Exercise directions :: Locate the string "Назад" in the records below. Copy every line where it occurs.

[Start of section]

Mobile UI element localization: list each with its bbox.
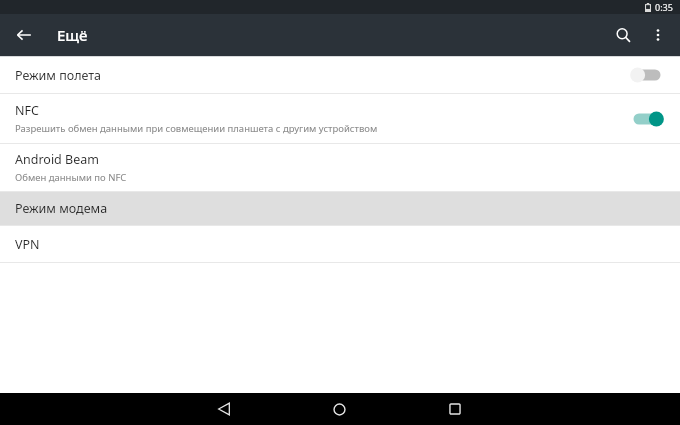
button[interactable]: Режим модема (0, 192, 680, 225)
button[interactable]: Включено (628, 108, 666, 130)
staticText: NFC (15, 102, 39, 119)
button[interactable]: Поиск (605, 17, 641, 53)
button[interactable]: Обзор (437, 393, 473, 425)
button[interactable]: Режим полета (0, 57, 680, 93)
staticText: Android Beam (15, 151, 99, 168)
button[interactable]: Назад (8, 19, 40, 51)
button[interactable]: NFC (0, 94, 680, 143)
button[interactable]: Android Beam (0, 144, 680, 191)
staticText: Обмен данными по NFC (15, 171, 127, 184)
button[interactable]: Ещё параметры (641, 18, 675, 52)
staticText: Ещё (57, 25, 88, 45)
staticText: Разрешить обмен данными при совмещении п… (15, 122, 378, 135)
button[interactable]: Назад (206, 393, 242, 425)
staticText: Режим полета (15, 67, 102, 84)
button[interactable]: VPN (0, 226, 680, 262)
button[interactable]: Главный экран (321, 393, 357, 425)
button[interactable]: Выключено (628, 64, 666, 86)
staticText: VPN (15, 236, 40, 253)
staticText: 0:35 (655, 1, 673, 13)
staticText: Режим модема (15, 200, 108, 217)
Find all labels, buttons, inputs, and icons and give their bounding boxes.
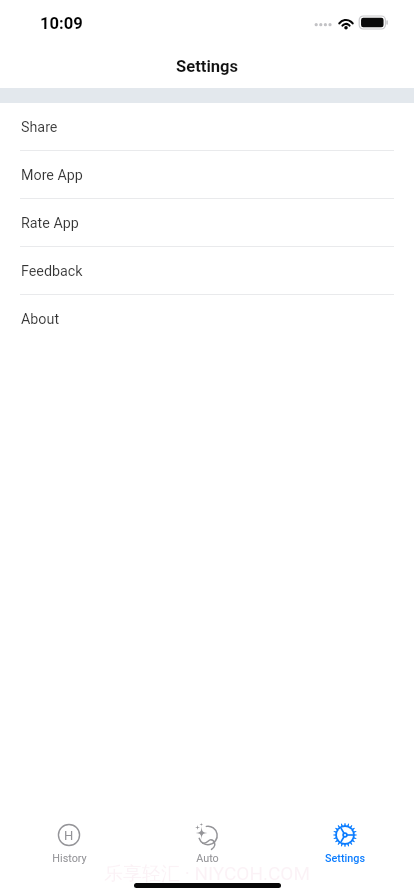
button[interactable]: More App — [0, 151, 414, 199]
staticText: Feedback — [21, 263, 83, 280]
button[interactable]: Settings — [276, 821, 414, 875]
button[interactable]: Share — [0, 103, 414, 151]
button[interactable]: Feedback — [0, 247, 414, 295]
staticText: H — [64, 828, 74, 843]
staticText: Settings — [176, 57, 239, 76]
button[interactable]: History — [0, 821, 138, 875]
staticText: History — [52, 852, 87, 865]
staticText: Share — [21, 119, 58, 136]
staticText: Auto — [196, 852, 219, 865]
staticText: More App — [21, 167, 83, 184]
staticText: 10:09 — [40, 14, 83, 33]
button[interactable]: Auto — [138, 821, 276, 875]
staticText: 乐享轻汇 · NIYCOH.COM — [104, 862, 311, 886]
staticText: About — [21, 311, 60, 328]
button[interactable]: Rate App — [0, 199, 414, 247]
staticText: Settings — [325, 852, 365, 865]
button[interactable]: About — [0, 295, 414, 343]
staticText: Rate App — [21, 215, 79, 232]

[End of section]

Solution for this problem ::
button[interactable]: Назад (8, 19, 40, 51)
button[interactable]: Назад (206, 393, 242, 425)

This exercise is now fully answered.